Opinion: Me_cleaner to disable IME

Security experts, whats your take on this script to disable IME?

I hear complete removal of IME is not impossible on new Intel chips. Is this true? How has Purism dealt with this?

(Is “not” supposed to be in your question?)

Complete removal of IME was always impossible, as far as I know.

If the IME backdoor can’t be totally removed, how does anything else we do for security even matter? NSA, China, the chip manufactures, and eventually the leaks to hackers now have a backdoor to the system, regardless of the boot, the hardware audits, Qubes… or anything else we do.

And what about AMD?
Are they any better than Intel at this point?

AMD has PSP which is no different. I’ve heard AMD was considering to release source but chose not to. Fully removing ME isn’t really possible. Fully disabling is technically possible (changing of HAP bit for the alphabet boys) but not for consumer or corporate. You can mostly remove it as purism has done but this isn’t absolute. If you want true trusted computing, you would need to buy a computer from raptor computer systems. These are ppc based from IBM and the firmware is entirely controlled by the user for everything and you can verify everything or even compile the firmware yourself. Their motherboards are pretty bare bones when you receive so you would need to extend with pci devices. Qubes doesn’t support ppc yet but they are working on that. For the time being, I’d suggest openBSD and use powerkvm and setup various virtual machines. Talos computers aren’t exactly perfect but they are incredibly free.

What purism sells currently is products with ME incredibly crippled but not “neutralised” as they put it. Through their testing, it seems to not be able to do a whole lot at all but by the word neutralised, it feels a little snake oil to me especially in comparison to a product from raptor CS.

Qubes getting ppc support:

A video on talos 2:

The video says how it still isn’t perfect as with requiring blobs for your GPU and “nvme controllers” but at least it seems quite minimal. I guess you can dig deep into using a free GPU but that’s another rabbit hole.

edit 1:
oh and also obviously some other things such as concern over firmware running on your secondary storage and such which is also another rabbit hole.

1 Like

AFAIK this scrip is exactly what Purism used to do with their Librem 13 and 15: https://puri.sm/projects/coreboot/. For Librem 14 unfortunately, it does not work anymore, one can only disable. ME.

Verifying the Intel ME is Neutralized

complete removal of the ME firmware from flash was possible on the original Core CPUs; starting with Sandybridge (2nd gen Core) only partial removal possible

1 Like

it was more interesting 4+ years ago when it was actually maintained/supported recent/current hardware


That’s a very black and white approach. Maybe that’s a bit like saying that because a determined intruder can smash your door down you’re not going to bother to lock it.
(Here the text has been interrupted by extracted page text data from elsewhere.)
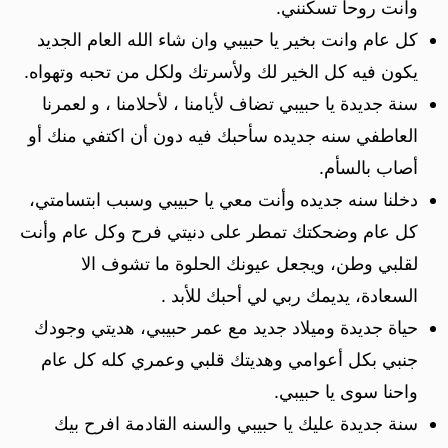
وانت روحا تسكنني.
كل عام وانت بخير يا حبيبي وان شاء الله العام الجديد
يكون فيه كل الخير لك ولأسرتك ولكل من تحبه وتهواه.
سنة جديدة يا حبيبي تضاف لأيامنا ، لأحلامنا ، و لعمرنا
العاطفي سنه جديده سأحبك فيه دون أن اكتفي منك أو
أصاب بالسأم.
دخلنا سنه جديده وأنت معي يا حبيبي وسبب ابتسامتي،
كل عام وضحكتك تمطر على دنيتي فرح وكل عام وأنت
لقلبي وطن، ويجعل عيونك الحلوة ما تشوف الا
السعادة، يديمك ربي لي أحبك للأبد .
حياة جديدة وميلاد جديد مع عمر حبيبي، هديتي وجودك
جنبي بكل أعوامي وهديتك قلبي وعمري كله كل عام
واحنا سوى يا حبيبي.
سنة جديدة عليك يا حبيبي والسنه القادمة افرح بيك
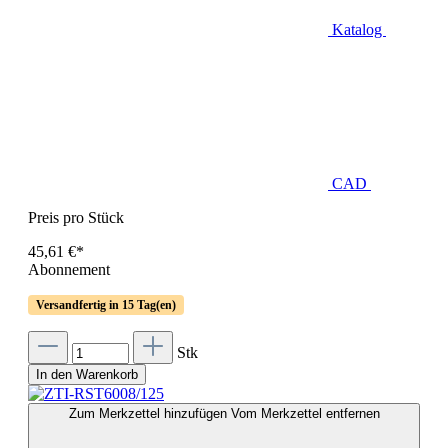
Katalog
CAD
Preis pro Stück
45,61 €*
Abonnement
Versandfertig in 15 Tag(en)
Stk
In den Warenkorb
Zum Merkzettel hinzufügen
Vom Merkzettel entfernen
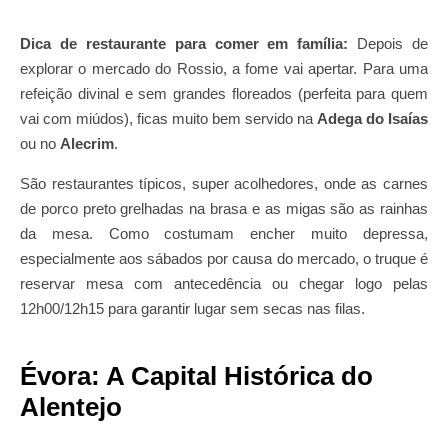
Dica de restaurante para comer em família:
Depois de
explorar o mercado do Rossio, a fome vai apertar. Para uma
refeição divinal e sem grandes floreados (perfeita para quem
vai com miúdos), ficas muito bem servido na
Adega do Isaías
ou no
Alecrim
.
São restaurantes típicos, super acolhedores, onde as carnes
de porco preto grelhadas na brasa e as migas são as rainhas
da mesa. Como costumam encher muito depressa,
especialmente aos sábados por causa do mercado, o truque é
reservar mesa com antecedência ou chegar logo pelas
12h00/12h15 para garantir lugar sem secas nas filas.
Évora: A Capital Histórica do
Alentejo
Answering part of the question … if you trust that the HAP bit is effective then you limit the amount of time that the IME is active in the system. That is, my understanding is that the main CPU won’t boot unless the IME is active but subsequently (an eternity in clock cycles, a blink of an eye for a human) you can ask the IME to cease operation, having done its ostensible job.

Another consideration is that if you, for example, don’t trust Intel then … the IME is irrelevant, required or not, dodgy Intel CPU microcode updates are irrelevant, and all other security features (boot path integrity, robust operating system, hardening, encryption, …) are irrelevant because the backdoor can be baked in to the silicon.

At the end of the day you have to decide whether “good enough” is good enough, whether the utility of the device in the best state that it can be in outweighs the remnant weaknesses.

I would love for there to be better practical alternatives than the x86_64 duopoly. Maybe one day there will be …

There is. RiscV is becoming accessible and ARM-Platforms (like the Librem5 or the MNT Reform - soon alternatively with a powerful, new SOM or even with an RiscV SOM) are not bringing IME and generally are more open.

1 Like

Pretty expensive aren’t they?

Yes, they are. There’s no mass market for such project, yet. But they are accessible. There is no big money involved - they are just more expensive. People really wanting or needing openness and review-ability can decide to get these and pay for them.

Note that I have set the bar pretty high. For a start it needs to be a CPU that has an open design for the silicon i.e. anyone (suitably qualified!) can audit it and fab it; and it needs to be acceptable performance for general purpose use (which is not such a high bar).

I believe that a lot of ARM implementations would fail on the first point.

I think it might be a little overstated to call it powerful. Yes on single core processes for sure, and the increase in RAM is great, but you are loosing two cores with it. In this light the processing bump is rather slight. Still, I’m getting it as soon as it is available! But first, I just need to get the Reform. :wink:

1 Like

shouldnt the question be on a librem 14" laptop has me_cleaner been used by purism, is it a requirement for coreboot installation?

Should i as a user use the Hap option 2 or is that bit flipped already on librem 14" laptops? Option 1 does it work with Librem 14".

Plus is there a way to protect from such backdoors using software?